_AIM OF THE TASK_. The required answer is every line of the data containing the word "Returns".

_DATA EXCERPTS_.
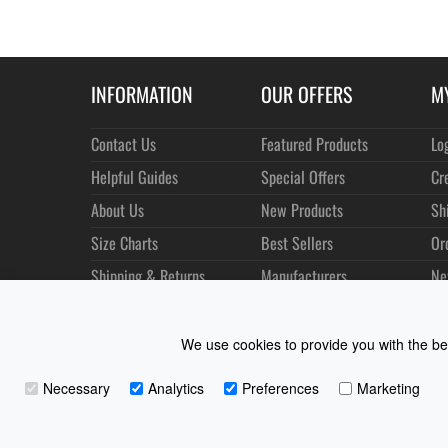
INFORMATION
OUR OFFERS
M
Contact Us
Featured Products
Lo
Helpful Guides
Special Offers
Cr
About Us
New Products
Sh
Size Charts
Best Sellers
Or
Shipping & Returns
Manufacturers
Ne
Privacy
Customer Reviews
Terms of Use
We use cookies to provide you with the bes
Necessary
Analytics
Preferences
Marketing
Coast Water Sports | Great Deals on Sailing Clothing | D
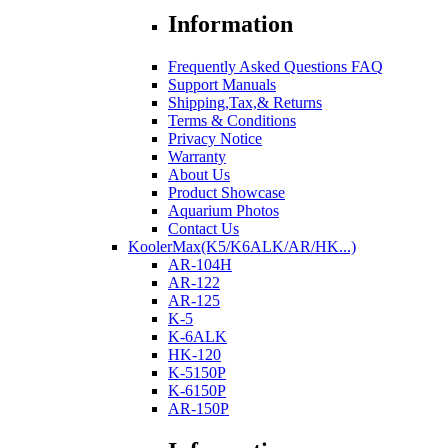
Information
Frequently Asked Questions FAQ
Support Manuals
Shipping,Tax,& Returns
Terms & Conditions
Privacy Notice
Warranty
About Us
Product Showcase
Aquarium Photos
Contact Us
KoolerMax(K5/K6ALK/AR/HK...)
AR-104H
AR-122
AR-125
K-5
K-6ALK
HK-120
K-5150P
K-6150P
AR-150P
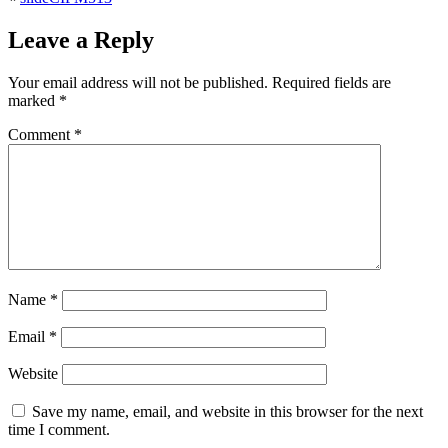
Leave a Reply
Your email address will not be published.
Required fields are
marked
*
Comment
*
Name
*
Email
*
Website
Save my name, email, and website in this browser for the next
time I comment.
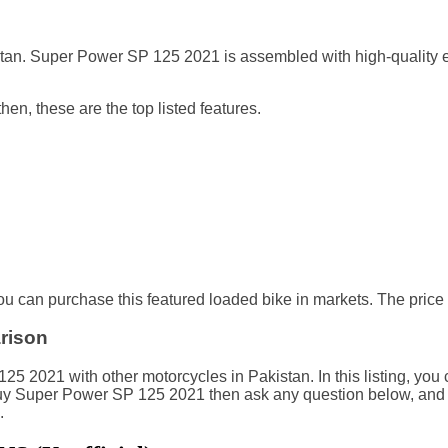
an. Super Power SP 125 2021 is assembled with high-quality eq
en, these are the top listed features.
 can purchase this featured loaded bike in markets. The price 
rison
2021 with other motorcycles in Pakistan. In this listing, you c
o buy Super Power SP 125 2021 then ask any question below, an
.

==

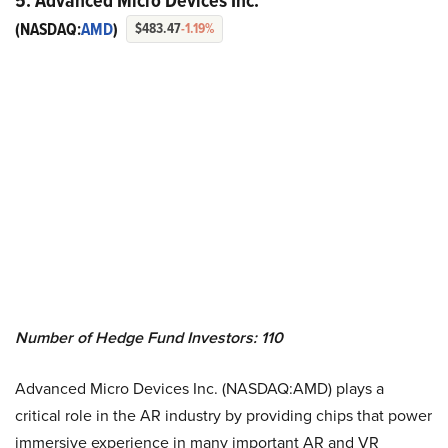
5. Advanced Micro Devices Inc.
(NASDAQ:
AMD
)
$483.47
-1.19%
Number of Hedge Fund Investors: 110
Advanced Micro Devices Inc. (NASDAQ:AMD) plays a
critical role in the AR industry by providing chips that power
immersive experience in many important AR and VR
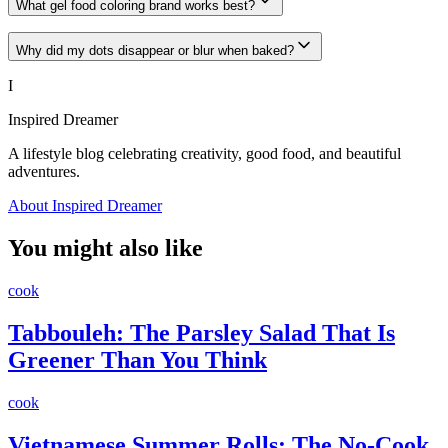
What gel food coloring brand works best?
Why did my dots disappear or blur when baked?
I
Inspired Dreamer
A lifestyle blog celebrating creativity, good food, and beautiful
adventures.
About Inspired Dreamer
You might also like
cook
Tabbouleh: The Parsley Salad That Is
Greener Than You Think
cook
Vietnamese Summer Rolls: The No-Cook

---

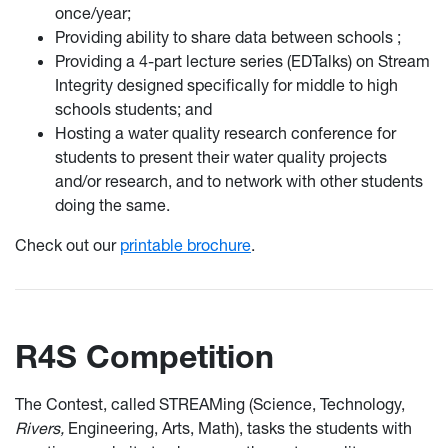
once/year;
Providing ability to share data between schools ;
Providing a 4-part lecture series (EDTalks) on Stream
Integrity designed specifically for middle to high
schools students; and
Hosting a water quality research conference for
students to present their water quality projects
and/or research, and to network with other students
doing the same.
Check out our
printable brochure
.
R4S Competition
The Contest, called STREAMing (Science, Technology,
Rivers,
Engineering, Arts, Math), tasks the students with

_OUTPUT_.
Shipping & Returns
Shipping,Tax,& Returns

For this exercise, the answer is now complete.